[[ DATA FOR PROCESSING open ]]

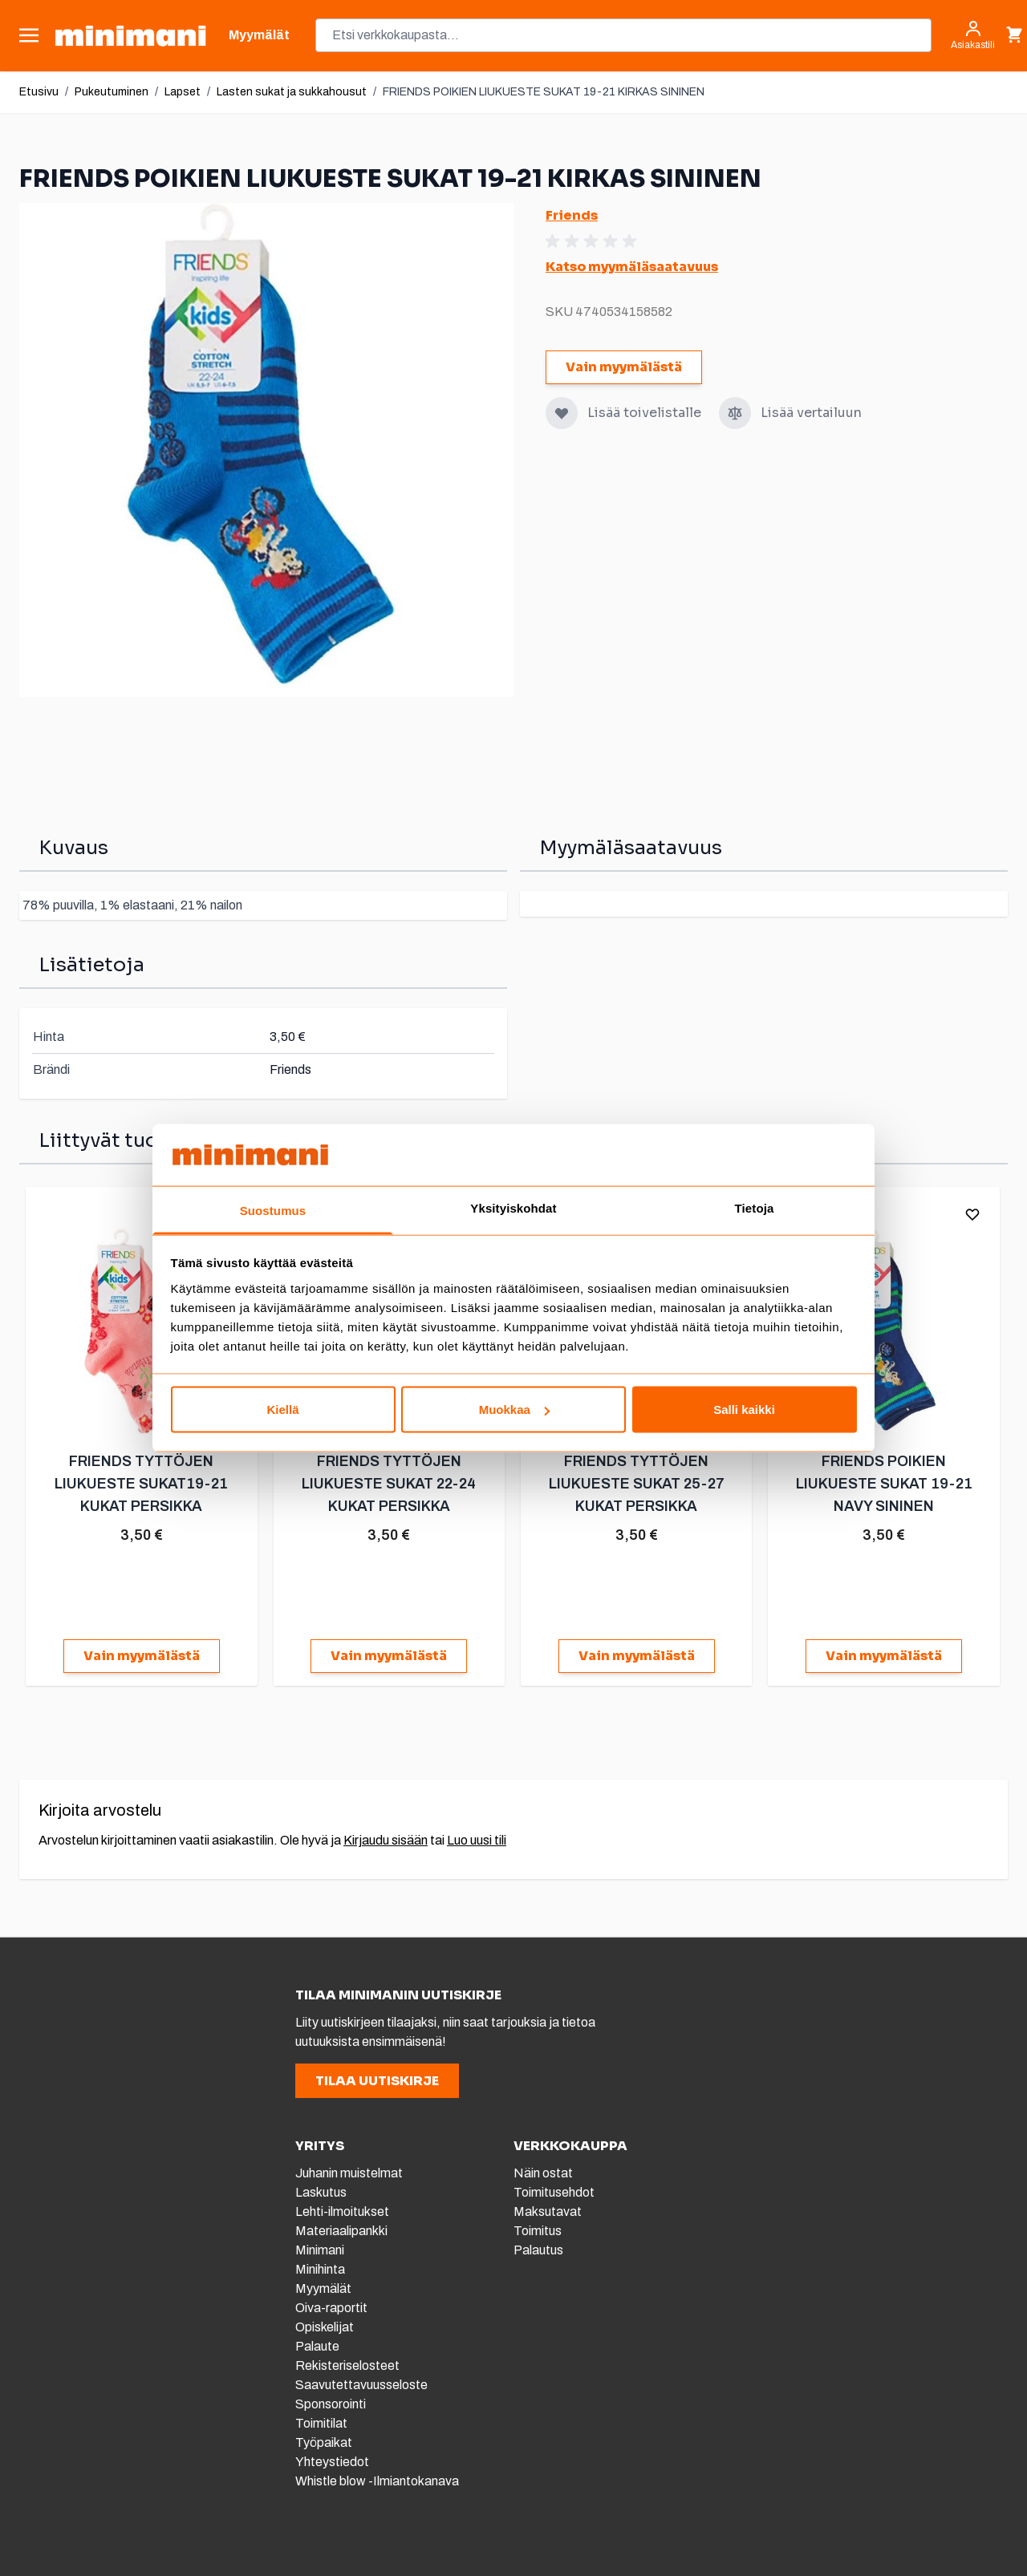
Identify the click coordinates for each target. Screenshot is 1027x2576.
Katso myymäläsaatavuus (632, 266)
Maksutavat (548, 2211)
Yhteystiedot (332, 2462)
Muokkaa (514, 1409)
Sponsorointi (330, 2404)
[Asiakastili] (973, 35)
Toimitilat (321, 2423)
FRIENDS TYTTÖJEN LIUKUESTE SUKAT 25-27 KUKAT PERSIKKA (636, 1483)
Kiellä (282, 1409)
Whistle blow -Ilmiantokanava (377, 2481)
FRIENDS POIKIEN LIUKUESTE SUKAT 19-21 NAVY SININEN (882, 1483)
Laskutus (321, 2192)
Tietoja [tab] (754, 1207)
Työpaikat (323, 2442)
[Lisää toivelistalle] (562, 413)
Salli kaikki (744, 1409)
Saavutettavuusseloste (361, 2385)
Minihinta (320, 2269)
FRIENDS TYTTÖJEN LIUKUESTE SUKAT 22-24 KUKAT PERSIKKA (389, 1483)
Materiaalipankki (341, 2231)
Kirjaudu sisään (385, 1840)
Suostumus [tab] (273, 1210)
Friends (572, 215)
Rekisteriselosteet (347, 2365)
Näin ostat (543, 2173)
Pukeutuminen (111, 92)
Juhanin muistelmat (349, 2173)
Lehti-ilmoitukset (342, 2211)
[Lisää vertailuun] (735, 413)
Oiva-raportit (332, 2308)
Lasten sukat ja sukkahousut (292, 92)
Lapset (182, 92)
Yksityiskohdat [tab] (513, 1207)
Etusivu (39, 92)
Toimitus (538, 2231)
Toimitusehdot (554, 2192)
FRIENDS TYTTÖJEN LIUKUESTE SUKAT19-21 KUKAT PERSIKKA (141, 1483)
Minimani (319, 2250)
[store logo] (130, 36)
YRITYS (319, 2145)
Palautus (538, 2250)
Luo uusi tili (476, 1840)
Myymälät (323, 2288)
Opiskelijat (324, 2327)
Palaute (317, 2346)
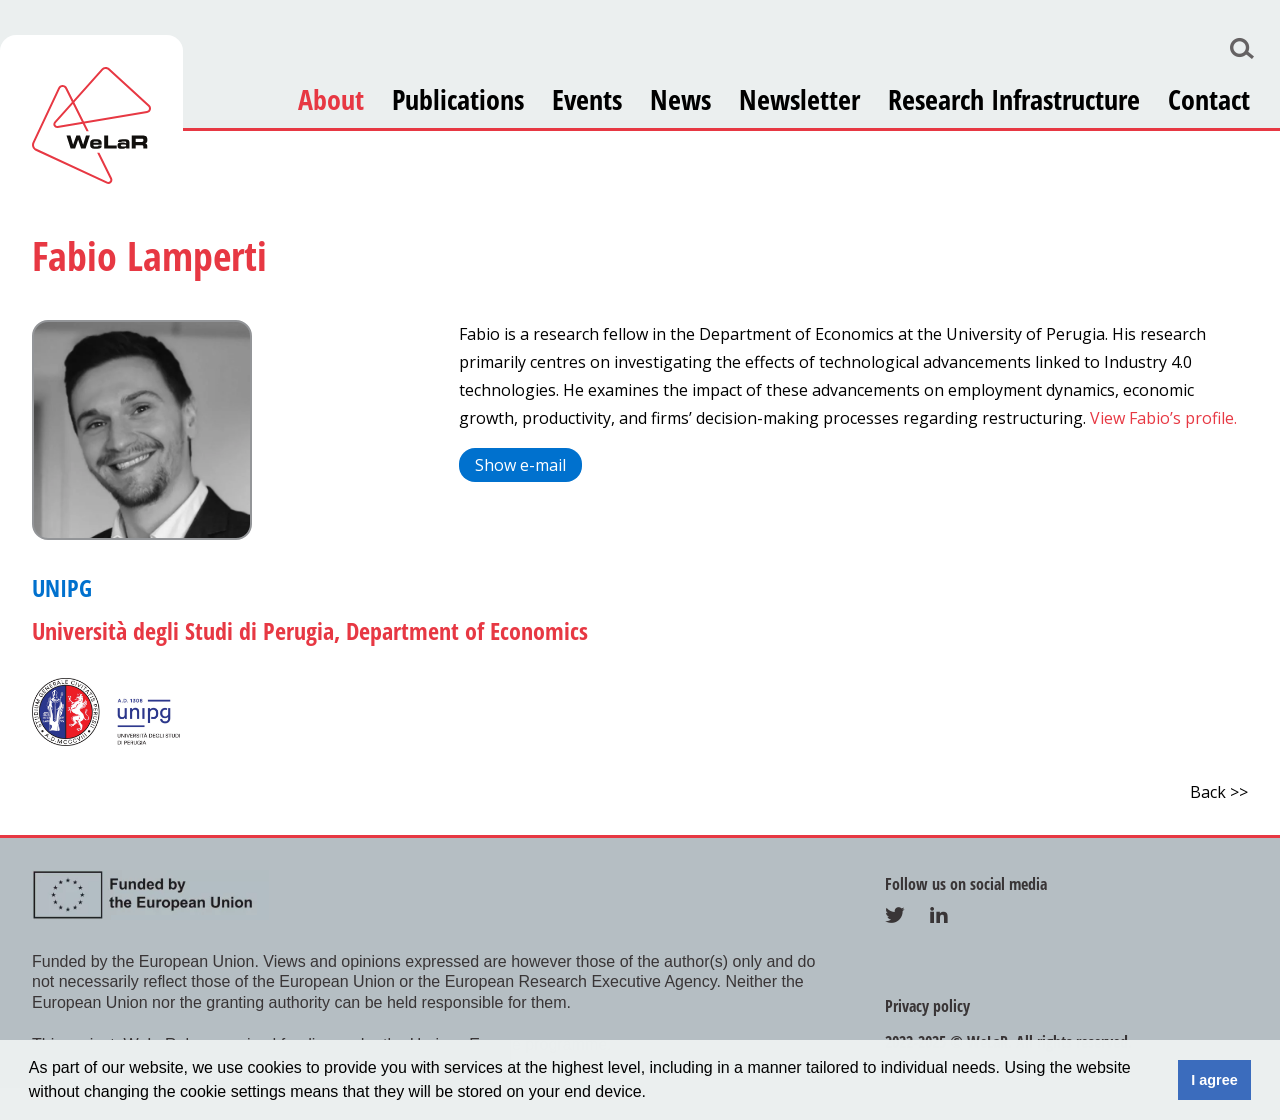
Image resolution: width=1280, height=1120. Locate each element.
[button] (654, 1094)
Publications (458, 99)
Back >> (1219, 792)
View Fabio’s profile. (1161, 418)
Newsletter (799, 99)
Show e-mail (520, 465)
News (680, 99)
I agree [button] (1214, 1080)
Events (587, 99)
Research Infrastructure (1014, 99)
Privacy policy (927, 1006)
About (331, 99)
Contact (1209, 99)
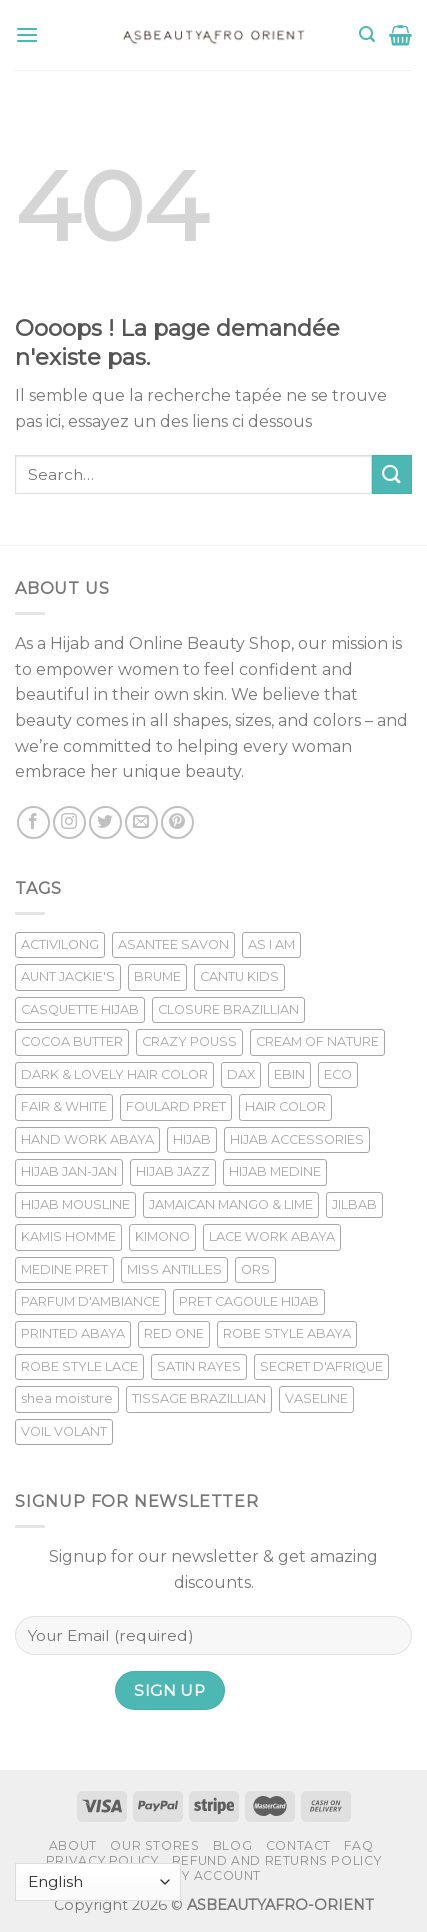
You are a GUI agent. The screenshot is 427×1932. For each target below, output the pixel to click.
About (73, 1845)
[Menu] (27, 34)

[[ DATA FOR PROCESSING closed ]]

### WHAT THE TASK REQUIRES
Transcribe each entry above character for character, omitting pictures.

### RESPONSE
Identify the click coordinates for each target. Screenshot is 1027x2576.
Katso myymäläsaatavuus (632, 266)
Maksutavat (548, 2211)
Yhteystiedot (332, 2462)
Muokkaa (514, 1409)
Sponsorointi (330, 2404)
[Asiakastili] (973, 35)
Toimitilat (321, 2423)
FRIENDS TYTTÖJEN LIUKUESTE SUKAT 25-27 KUKAT PERSIKKA (636, 1483)
Kiellä (282, 1409)
Whistle blow -Ilmiantokanava (377, 2481)
FRIENDS POIKIEN LIUKUESTE SUKAT 19-21 NAVY SININEN (882, 1483)
Laskutus (321, 2192)
Tietoja [tab] (754, 1207)
Työpaikat (323, 2442)
[Lisää toivelistalle] (562, 413)
Salli kaikki (744, 1409)
Saavutettavuusseloste (361, 2385)
Minihinta (320, 2269)
FRIENDS TYTTÖJEN LIUKUESTE SUKAT 22-24 KUKAT PERSIKKA (389, 1483)
Materiaalipankki (341, 2231)
Kirjaudu sisään (385, 1840)
Suostumus [tab] (273, 1210)
Friends (572, 215)
Rekisteriselosteet (347, 2365)
Näin ostat (543, 2173)
Pukeutuminen (111, 92)
Juhanin muistelmat (349, 2173)
Lehti-ilmoitukset (342, 2211)
[Lisää vertailuun] (735, 413)
Oiva-raportit (332, 2308)
Lasten sukat ja sukkahousut (292, 92)
Lapset (182, 92)
Yksityiskohdat [tab] (513, 1207)
Etusivu (39, 92)
Toimitus (538, 2231)
Toimitusehdot (554, 2192)
FRIENDS TYTTÖJEN LIUKUESTE SUKAT19-21 KUKAT PERSIKKA (141, 1483)
Minimani (319, 2250)
[store logo] (130, 36)
YRITYS (319, 2145)
Palautus (538, 2250)
Luo uusi tili (476, 1840)
Myymälät (323, 2288)
Opiskelijat (324, 2327)
Palaute (317, 2346)
Image resolution: width=1280, height=1120. Locate each element.
[button] (654, 1094)
Publications (458, 99)
Back >> (1219, 792)
View Fabio’s profile. (1161, 418)
Newsletter (799, 99)
Show e-mail (520, 465)
News (680, 99)
I agree [button] (1214, 1080)
Events (587, 99)
Research Infrastructure (1014, 99)
Privacy policy (927, 1006)
About (331, 99)
Contact (1209, 99)
You are a GUI agent. The screenshot is 427×1932. For each target below, output the pixel to click.
About (73, 1845)
[Menu] (27, 34)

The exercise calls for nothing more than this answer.